Apart from Jesse Borrego as the twitchy doctor and Billy Blair as a marvellously unwound victim who’s found a possible solution, nobody else really makes an impact. A cameo from Lori Petty (“Tank Girl” herself) is oddly stilted and mainly consists of totally unconvincing cry of “Superstitious Madness!” Meanwhile other lines include the dubious; “Doctors are saying it was an asthma attack” … *pause for dramatic effect* … “That’s odd, seeing as she didn’t have asthma”, or the rather head-smacking; “I’ve studied research from all over the world.”, “Did you try online message boards?” “I didn’t think of that”. To be fair, that last example may be intentional humour, but it doesn’t quite pull it off.
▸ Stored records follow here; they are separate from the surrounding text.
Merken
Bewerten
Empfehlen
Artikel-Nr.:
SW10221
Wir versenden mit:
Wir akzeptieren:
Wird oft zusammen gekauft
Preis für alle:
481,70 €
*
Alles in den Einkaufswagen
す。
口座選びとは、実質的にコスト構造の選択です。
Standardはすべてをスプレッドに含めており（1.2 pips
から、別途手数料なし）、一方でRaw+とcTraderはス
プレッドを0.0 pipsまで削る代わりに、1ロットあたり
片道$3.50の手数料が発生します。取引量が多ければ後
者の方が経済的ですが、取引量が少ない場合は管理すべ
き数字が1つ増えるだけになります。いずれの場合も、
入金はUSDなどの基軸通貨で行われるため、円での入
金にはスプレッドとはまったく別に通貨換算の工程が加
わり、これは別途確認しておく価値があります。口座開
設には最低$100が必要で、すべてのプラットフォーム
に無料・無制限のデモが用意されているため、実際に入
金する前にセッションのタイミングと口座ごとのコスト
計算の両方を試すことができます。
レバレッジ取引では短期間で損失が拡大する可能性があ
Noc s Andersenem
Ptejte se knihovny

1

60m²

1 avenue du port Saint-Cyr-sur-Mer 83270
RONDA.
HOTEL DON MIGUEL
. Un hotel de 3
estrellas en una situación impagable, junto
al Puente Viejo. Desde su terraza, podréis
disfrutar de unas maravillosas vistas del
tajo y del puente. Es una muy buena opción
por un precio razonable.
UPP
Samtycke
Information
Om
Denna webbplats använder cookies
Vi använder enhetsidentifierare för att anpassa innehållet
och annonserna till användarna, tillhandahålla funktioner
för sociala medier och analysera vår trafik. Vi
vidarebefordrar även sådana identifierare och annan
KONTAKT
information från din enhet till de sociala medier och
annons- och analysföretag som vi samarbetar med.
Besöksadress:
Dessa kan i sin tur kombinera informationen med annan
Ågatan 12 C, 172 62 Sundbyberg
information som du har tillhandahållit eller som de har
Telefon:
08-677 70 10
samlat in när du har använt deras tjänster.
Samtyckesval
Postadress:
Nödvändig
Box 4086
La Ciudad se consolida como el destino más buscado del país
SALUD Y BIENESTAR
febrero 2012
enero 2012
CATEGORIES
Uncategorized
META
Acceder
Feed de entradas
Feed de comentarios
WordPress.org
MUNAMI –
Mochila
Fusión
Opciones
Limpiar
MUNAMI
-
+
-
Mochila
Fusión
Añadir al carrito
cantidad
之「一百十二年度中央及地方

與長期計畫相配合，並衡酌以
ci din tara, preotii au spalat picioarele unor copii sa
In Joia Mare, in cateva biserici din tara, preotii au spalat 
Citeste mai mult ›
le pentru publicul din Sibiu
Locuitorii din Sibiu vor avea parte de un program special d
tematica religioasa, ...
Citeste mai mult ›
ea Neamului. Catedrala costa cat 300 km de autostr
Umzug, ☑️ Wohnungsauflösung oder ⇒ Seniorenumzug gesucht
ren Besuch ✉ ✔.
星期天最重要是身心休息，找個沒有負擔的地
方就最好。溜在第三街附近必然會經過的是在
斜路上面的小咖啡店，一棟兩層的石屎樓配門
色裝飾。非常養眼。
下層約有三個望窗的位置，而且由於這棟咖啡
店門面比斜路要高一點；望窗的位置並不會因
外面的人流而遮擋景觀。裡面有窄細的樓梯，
It’s a bit of a shame, as some of the sleep paralysis moments are actually quite effective, with tension building as a spider scampers across a frozen face and tears start to helplessly trickle. The “Hag” is quite menacing, although the genre really needs to stop producing manky-faced female villains, with stringy long brunette hair and a penchant for crawling along on all-fours to attack people, At least change the hair colour or something! The “Hag” also suffers a bit from the same issue as the recent “The Bye Bye Man”, in that we know little about the antagonist or their motives, just that they exist and want to cause harm. There’s a nice little “viral” motif that coincidentally echoes some of the ideas in “Bye Bye Man”, but this is never really utilised to any extent.


As far as base concepts go, it’s not really a bad one. But it just suffers from a lack of urgency and invention. The odd sequence shows promise and is pulled off quite stylishly. The scenes where victims are vaguely aware of the waking world during an attack and adjacent characters are totally oblivious to the ensuing murder attempts, are easily the best moments in the plot and actually presented with a chilling flourish. But those moments don’t happen nearly often enough to maintain a solid scare experience. In the end it’s not dead boring and has its moments, but it always feels like it needs one more cup of coffee to engage properly. No competition for Freddy.


DVD Extras: Sleepy-Bye-No-No. Just a trailer

There’s some effective scenes and suspense, and the IRL scenario is decidedly creepy. But the whole thing never really finds its own identity, and becomes a series of Elm Street tropes and generic set-ups. Occasional lacklustre lines and performances don’t help. Promising, but it feels slightly dull and the mash-up comparisons to better films are unavoidable. DoA.